Ex-Father-in-Law

You go to pay your respects to a man you haven’t seen in 20 years, a man who is 91 and has lost his wife to an awful stroke and denouement and is now failing himself.  Like many a young man who has won the hand of the eldest daughter, I found myself at the wrong end of his stick, that much more after the divorce.

But there he was in the small house of his decline, smiling and warm, his legs under a blanket.  I had been given to expect a sharp decline, and was uncomfortable disturbing his waning days – who is comfortable visiting the aged, unless it’s someone you visit often? –  but I needn’t have worried.  He was older, of course, but very recognizable and in good spirits.  It was a short visit, given to pleasantries and memories and examining pictures on the mantle to direct the conversation.  I doubt he remembered I was there 5 minutes after I was gone.

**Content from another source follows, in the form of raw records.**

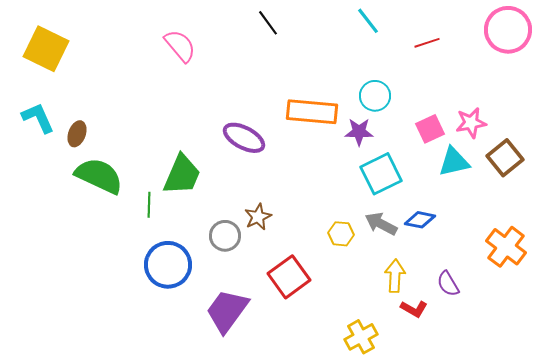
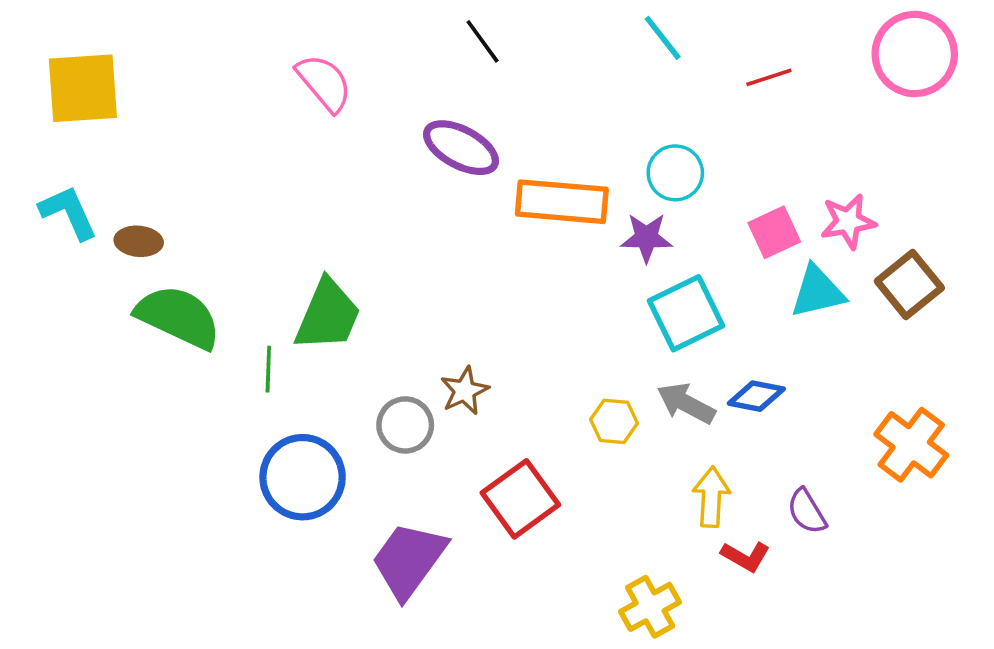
yellow square: (46, 49) -> (83, 88), turned -30
brown ellipse: (77, 134) -> (139, 241), turned 75
purple ellipse: (244, 138) -> (461, 148), moved

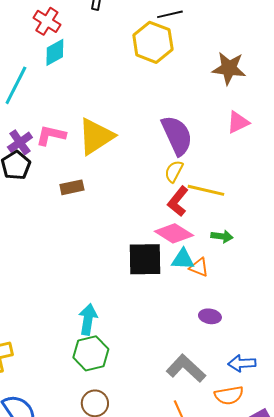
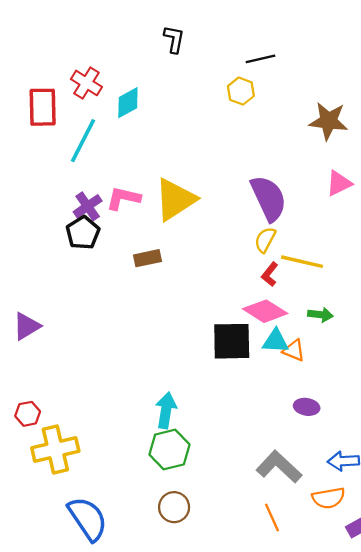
red cross: (47, 21) -> (86, 83), moved
yellow hexagon: (153, 42) -> (241, 91), size x0.6
red L-shape: (178, 201) -> (270, 274), size x0.7

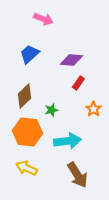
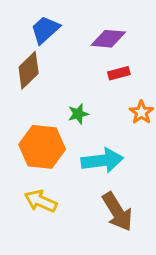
red rectangle: (78, 83) -> (119, 73), turned 40
brown diamond: (24, 96) -> (29, 70), moved

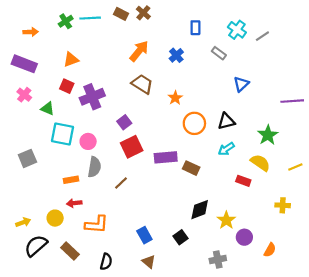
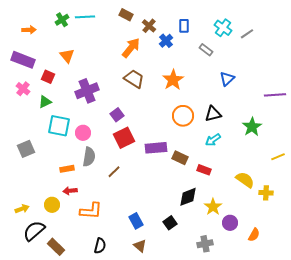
brown cross: (143, 13) -> (149, 26), moved
brown rectangle: (121, 14) -> (126, 15), moved
blue cross: (176, 55) -> (166, 41), moved
orange triangle: (71, 60) -> (67, 56), turned -49
red square: (67, 86) -> (48, 77), moved
orange star: (175, 98) -> (173, 80), moved, size x1.5
green triangle: (48, 108) -> (45, 102), turned -48
yellow semicircle: (260, 163) -> (245, 180), moved
red rectangle: (243, 181) -> (204, 170), moved
brown rectangle: (70, 251) -> (56, 247), moved

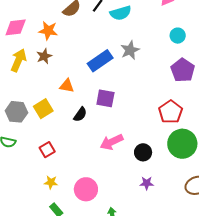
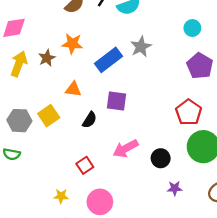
orange star: (48, 31) -> (72, 44), moved
red square: (47, 150) -> (85, 165), moved
purple star: (147, 183) -> (175, 188), moved

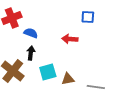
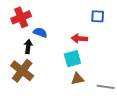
black arrow: (31, 53) -> (28, 47), moved
cyan square: (48, 72) -> (72, 59), moved

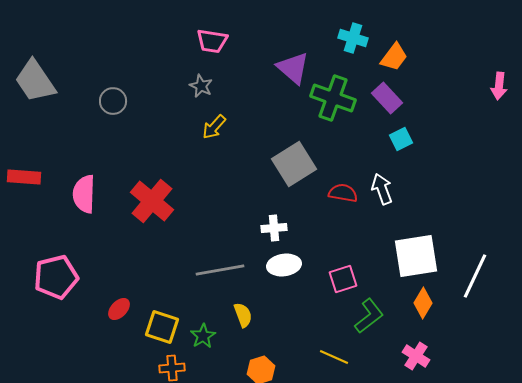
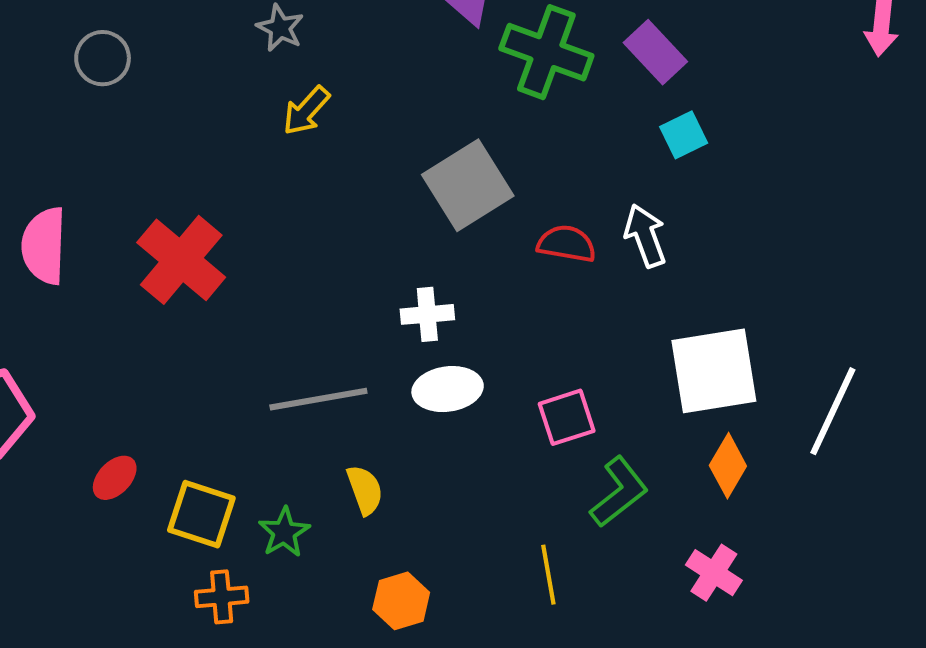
yellow line: (334, 357) -> (548, 575), turned 56

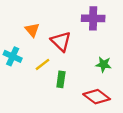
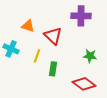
orange triangle: (32, 30) -> (28, 26), turned -32
yellow line: (43, 64) -> (37, 56), turned -32

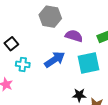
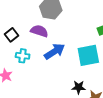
purple semicircle: (74, 36) -> (39, 31), moved

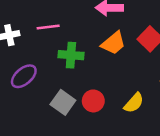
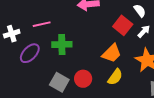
orange trapezoid: (113, 43) -> (112, 53), moved
purple ellipse: (24, 76) -> (30, 53), moved

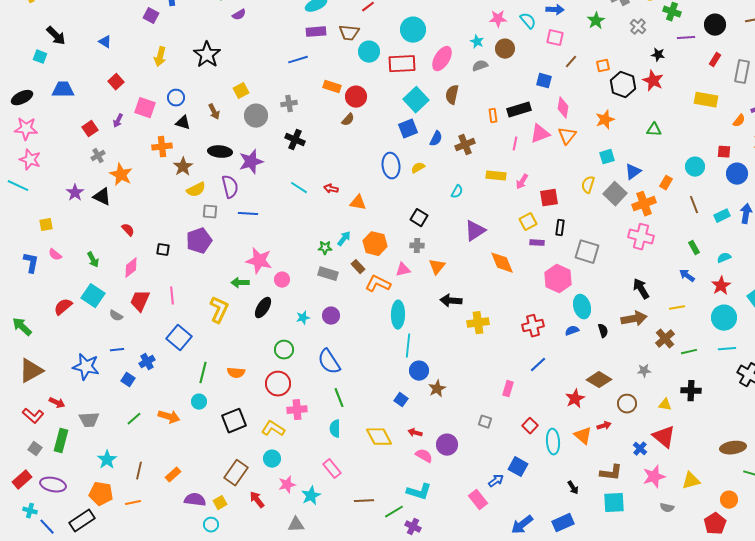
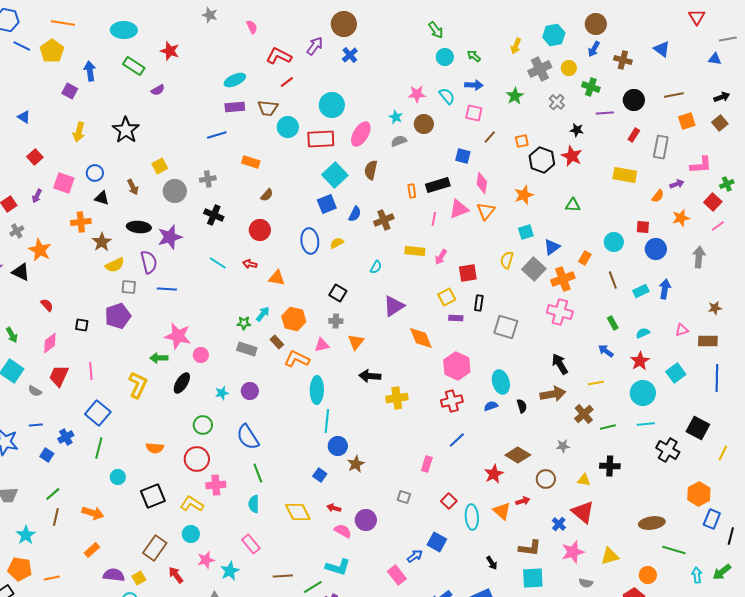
red circle: (356, 97) -> (260, 230), moved
pink hexagon: (558, 279) -> (457, 366), moved
green line: (203, 373) -> (99, 448), moved
orange arrow: (169, 417) -> (93, 513), moved
brown line: (139, 471) -> (56, 517), moved

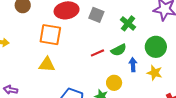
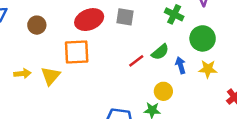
green cross: (128, 23) -> (174, 14), moved
yellow triangle: (47, 64) -> (51, 76), moved, turned -42

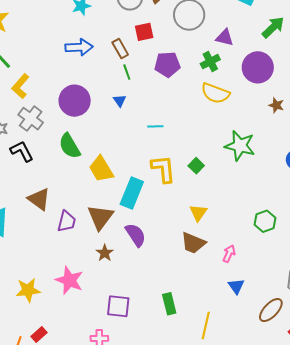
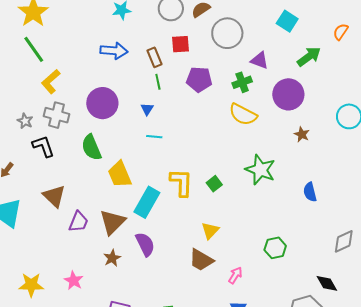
gray cross: (31, 119) -> (56, 115), turned -30
cyan line: (155, 126) -> (154, 137), moved
pink star: (69, 280) -> (74, 281), size x0.7

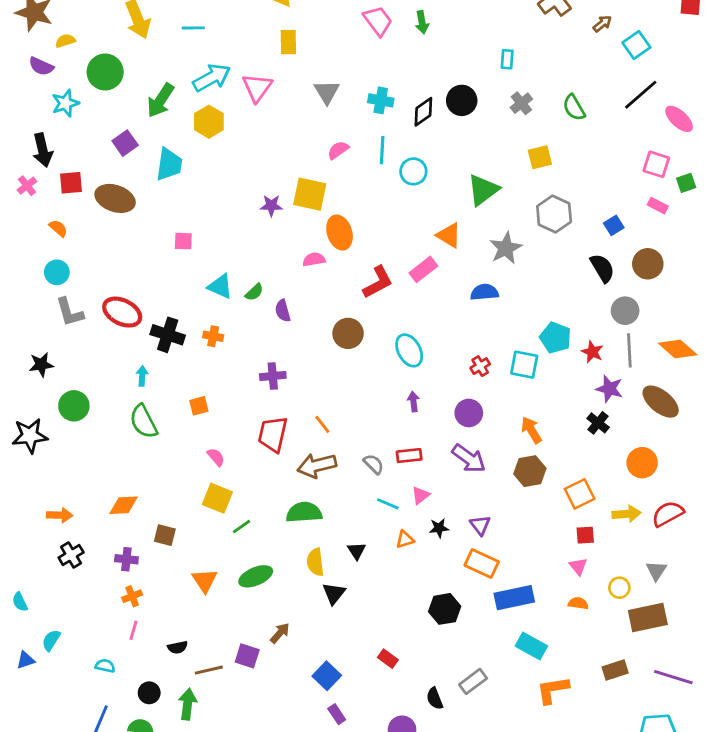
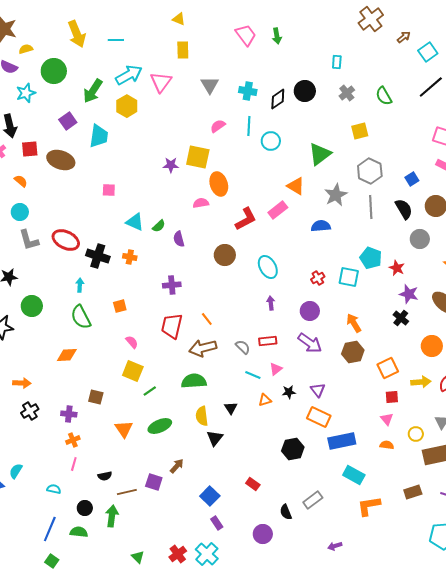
gray line: (629, 350) -> (371, 207), moved
orange diamond: (124, 505) -> (67, 355), moved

I am only 30 years away from this – will we have the freedom to check out easily by then?  Not giving ourselves over to caregivers and incontinence and faulty memories and severe limitation?  Or will I cling to life, like so many I see, willing to hang on to whatever thread, no matter the discomfort or embarrassment, for one more view of my grandchild or a sunny morning or whatever remains of this life?  I am so convinced of an afterlife, I do not feel so hooked into this one, but who knows how I’ll feel when I am in that chair?